En general me gusta el arte, especialmente el cine y las series. Me atraen más que todo las de historias de espías, y las policiacas, aunque también disfruto los dramas ligeros y humorísticos. Ver series de ese tipo me relajan enormemente.
Las intrigas de espías, que algunas son difíciles de entender. Entre el drama humano, el doble agente -del que te enteras casi al final de la serie- y el componente tecnológico, que nunca falta, a veces cuesta llevarle el hilo. Tampoco falta ese personaje hacker, por lo general un chico muy jovencito sacado de prisión, que trabaja para alguna agencia de cualquier gobierno y que es capaz hasta de resolver el misterio de la caspa con solo un teclado. De igual modo me apasionan las producciones policiacas y la resolución de crímenes. Aunque hay exceso de violencia en algunas, las series europeas tienen otro ritmo. Lejos de estresarme a mí me relajan. ¿Raro, no? Bueno, en el fondo sé que son creaciones de la mente humana. No obstante, algunas basadas en hechos reales, como dice la sabiduría popular: la ficción nunca supera a la realidad.

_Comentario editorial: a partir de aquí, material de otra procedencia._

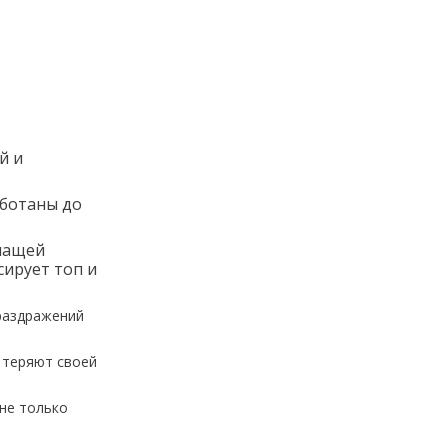
й и
аботаны до
ышащей
сирует топ и
раздражений
 теряют своей
 не только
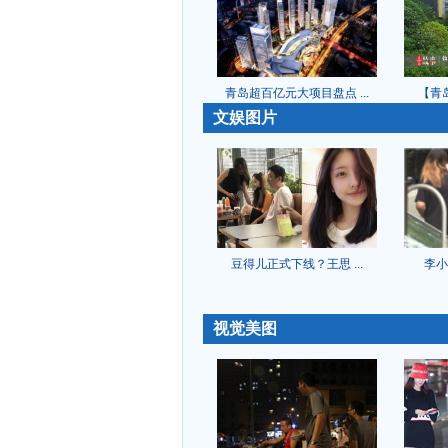
青岛超百亿元大项目盘点 ...
【青岛
-
文娱图片
豆得儿正式下线？王思 ...
李小
-
视觉美图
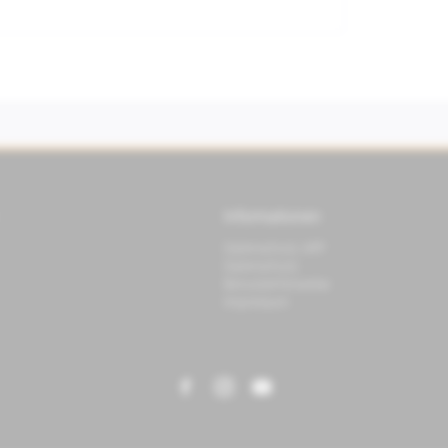
Informationen
Datenschutz APP
Datenschutz
Benutzerhinweise
Impressum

Refugiándome en las paginas
La lectura es otra de mis aficiones. Durante mucho tiempo tuve que leer mucho porque tenía que cumplir los requerimientos académicos; muchas de esas lecturas las disfruté, otras no tanto. Pero, como se deben imaginar, también he leído muchas novelas policiacas y de espías. En muchos casos he leído el libro y luego visto la serie, o viceversa y eso resulta interesante. Cuando lees, tu imaginación es la que les da vida y forma a los personajes y a la historia, independientemente de la trama que esté narrando el autor.
A través de la imaginación puedes crear otra realidad con esa historia y esos personajes. Inclusive, en ciertos casos te sientes como parte de esa trama. Algo que me pasa en muchas ocasiones es que cuando termino la lectura me queda como un vacío, y muchas veces dosifico el libro, porque no quiero que se acabe la historia. Leer es increíble porque si lo que estas leyendo te logra enganchar, sueles olvidar tu realidad. Esto es vital sobre todo si estas viviendo momentos no tan buenos en tu vida. Sea cual sea el género que estes leyendo, logras escapar por instantes a otros mundos que hacen que tu existencia se sienta más amable.

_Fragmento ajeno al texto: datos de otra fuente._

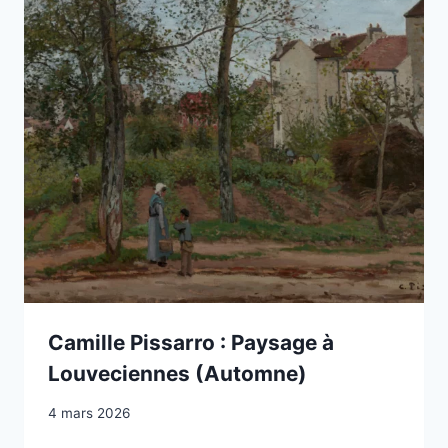
Camille Pissarro : Paysage à
Louveciennes (Automne)
4 mars 2026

El constructor de mundos y el miedo a la hoja en blanco
Otra cosa que me gusta hacer es escribir, tanto a mano alzada -que dicen que es muy bueno para el cerebro- como en el teclado. Me encanta un cuaderno nuevo y me desquicia una librería o una papelería. Puedo pasar mucho tiempo viendo, lápices, bolígrafos, creyones, libretas, libros, etc. Hasta ahora lo que he escrito ha sido solo para mí y unos contadísimos amigos. Es curioso lo que me pasaba cuando quería escribir, siendo un acto tan íntimo y tan personal. Cuando estaba frente a la hoja en blanco, me daba la sensación de que me estaban viendo; sentía que el papel iba a ser testigo de todas las locuras que me pasaban por la cabeza y que se iban a materializar hechas palabras, frases.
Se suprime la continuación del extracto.